Although some findings suggest that patients with PKU have similar rates of overweight and obesity to individuals without this disorder [47], a clear tendency towards overweight and obesity (based on BMI) in patients with PKU has also been reported [48,49,50,51]. The percentage of overweight/obese subjects in our control group (25%) is similar to that reported for the general population (26.7%) [52]. In our cohort, the percentage of overweight/obese in PKU patients is higher than in HPA (p = 0.0062) and healthy controls (p = 0.042), especially in those with late diagnosis, probably reflecting poor dietary and exercise habits. However, after adjusting using a logistic regression model, with BMI as the response variable (groups: normal and overweight + obese) and age and diagnosis (groups: PKU and HPA) as explanatory variables, we found that age had the greatest effect on BMI, and that the type of diagnosis alone had no significant effect (age, p = 0.0055; type of diagnosis, p = 0.0560). Thus, the increased insulin resistance in PKU is likely multifactorial, and particularly influenced by factors such as age, BMI, and dietary carbohydrate intake.

Ghrelin is a growth-hormone-releasing acylated peptide that has been found to enhance appetite [53]. In a study by Weigel et al. [54], 70% of patients with PKU experienced a mean reduction in ghrelin levels of 18.5% (range, 2.2–33%) after ingestion of an AA mixture containing carbohydrate. Although conflicting results have been reported by previous studies of ghrelin in patients with different diseases associated with obesity, our detection of a group of patients with increased basal and postprandial ghrelin levels suggests that homeostatic appetite control mechanisms may be altered in certain cases of PKU, possibly in relation to the nutritional profile of the dietary product prescribed.
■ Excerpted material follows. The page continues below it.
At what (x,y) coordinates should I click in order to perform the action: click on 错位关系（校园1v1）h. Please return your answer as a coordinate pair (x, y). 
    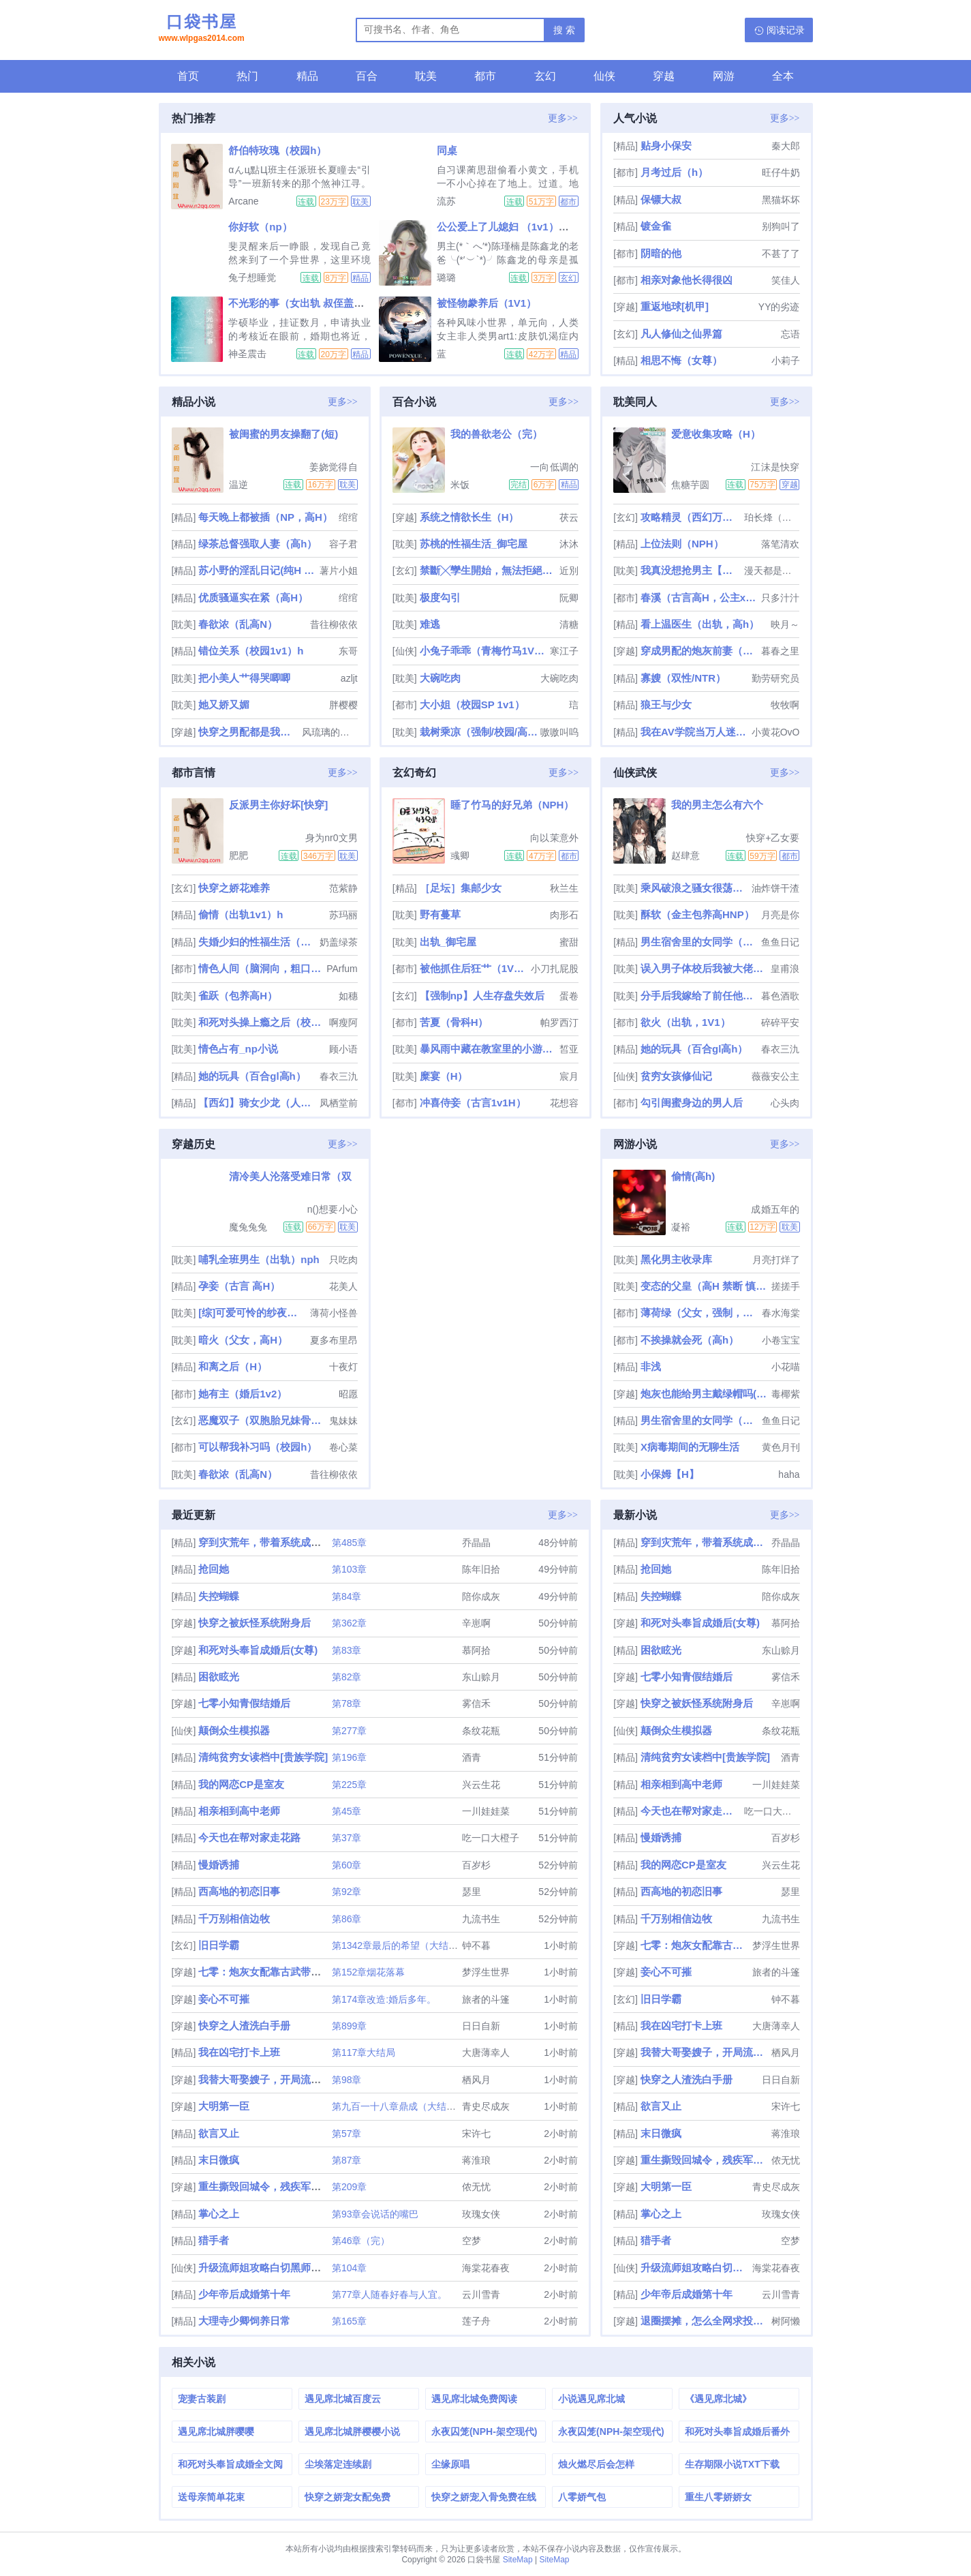
    Looking at the image, I should click on (250, 650).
Although this hypothesis needs to be tested in specifically designed studies, we can speculate that dietary changes might alter the physiological mechanisms of appetite control in certain patients, leading to an increase in central adiposity and insulin resistance.

Conclusions

Insulin resistance was increased in PKU patients and was particularly evident in adults and in overweight or obese patients. A higher consumption of AA mixture, and a higher caloric intake in the form of carbohydrates, this one positively correlated with fasting insulin and HOMA-IR, was observed in PKU patients, and thus could contribute to carbohydrate intolerance.